REQUIREMENT: Down to the last line, reproduce the data that follows, but skip the pictures.

[Entries taken from a collection]

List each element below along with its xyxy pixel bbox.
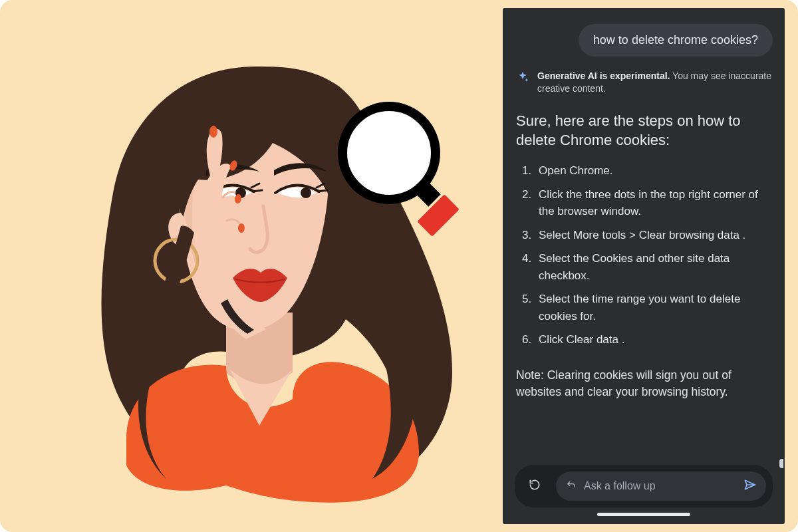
magnifying-glass-icon: [323, 93, 475, 246]
regenerate-button[interactable]: [521, 473, 548, 499]
svg-point-3: [209, 126, 217, 138]
list-item: Click Clear data .: [535, 331, 773, 348]
svg-point-6: [238, 223, 245, 233]
answer-note: Note: Clearing cookies will sign you out…: [516, 367, 771, 401]
svg-point-1: [301, 188, 311, 198]
reply-arrow-icon: [565, 479, 577, 493]
reload-icon: [528, 478, 541, 494]
user-query-bubble: how to delete chrome cookies?: [579, 24, 773, 57]
scroll-handle[interactable]: [779, 459, 783, 468]
send-button[interactable]: [743, 478, 757, 494]
followup-input[interactable]: Ask a follow up: [556, 471, 766, 501]
home-indicator[interactable]: [597, 513, 690, 516]
list-item: Select More tools > Clear browsing data …: [535, 227, 773, 244]
list-item: Select the Cookies and other site data c…: [535, 250, 773, 284]
list-item: Click the three dots in the top right co…: [535, 186, 773, 220]
svg-point-7: [342, 106, 436, 200]
followup-bar: Ask a follow up: [515, 465, 773, 507]
ai-disclaimer-text: Generative AI is experimental. You may s…: [537, 70, 771, 95]
sparkle-icon: [516, 70, 529, 84]
ai-search-panel: how to delete chrome cookies? Generative…: [503, 8, 785, 524]
answer-steps-list: Open Chrome. Click the three dots in the…: [515, 162, 773, 355]
followup-placeholder: Ask a follow up: [584, 480, 656, 492]
canvas: how to delete chrome cookies? Generative…: [0, 0, 798, 532]
list-item: Select the time range you want to delete…: [535, 291, 773, 325]
answer-title: Sure, here are the steps on how to delet…: [516, 111, 771, 150]
user-query-text: how to delete chrome cookies?: [593, 33, 758, 47]
ai-disclaimer: Generative AI is experimental. You may s…: [515, 68, 773, 100]
list-item: Open Chrome.: [535, 162, 773, 180]
send-icon: [743, 478, 757, 494]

ANSWER SECTION:
List each element below along with its xyxy pixel bbox.
magnifying-glass-icon: [323, 93, 475, 246]
regenerate-button[interactable]: [521, 473, 548, 499]
svg-point-3: [209, 126, 217, 138]
list-item: Click Clear data .: [535, 331, 773, 348]
svg-point-6: [238, 223, 245, 233]
answer-note: Note: Clearing cookies will sign you out…: [516, 367, 771, 401]
svg-point-1: [301, 188, 311, 198]
reply-arrow-icon: [565, 479, 577, 493]
reload-icon: [528, 478, 541, 494]
user-query-bubble: how to delete chrome cookies?: [579, 24, 773, 57]
scroll-handle[interactable]: [779, 459, 783, 468]
send-button[interactable]: [743, 478, 757, 494]
followup-input[interactable]: Ask a follow up: [556, 471, 766, 501]
home-indicator[interactable]: [597, 513, 690, 516]
list-item: Select More tools > Clear browsing data …: [535, 227, 773, 244]
list-item: Select the Cookies and other site data c…: [535, 250, 773, 284]
list-item: Click the three dots in the top right co…: [535, 186, 773, 220]
svg-point-7: [342, 106, 436, 200]
followup-bar: Ask a follow up: [515, 465, 773, 507]
ai-disclaimer-text: Generative AI is experimental. You may s…: [537, 70, 771, 95]
sparkle-icon: [516, 70, 529, 84]
ai-search-panel: how to delete chrome cookies? Generative…: [503, 8, 785, 524]
answer-steps-list: Open Chrome. Click the three dots in the…: [515, 162, 773, 355]
followup-placeholder: Ask a follow up: [584, 480, 656, 492]
canvas: how to delete chrome cookies? Generative…: [0, 0, 798, 532]
list-item: Select the time range you want to delete…: [535, 291, 773, 325]
answer-title: Sure, here are the steps on how to delet…: [516, 111, 771, 150]
user-query-text: how to delete chrome cookies?: [593, 33, 758, 47]
ai-disclaimer: Generative AI is experimental. You may s…: [515, 68, 773, 100]
list-item: Open Chrome.: [535, 162, 773, 180]
send-icon: [743, 478, 757, 494]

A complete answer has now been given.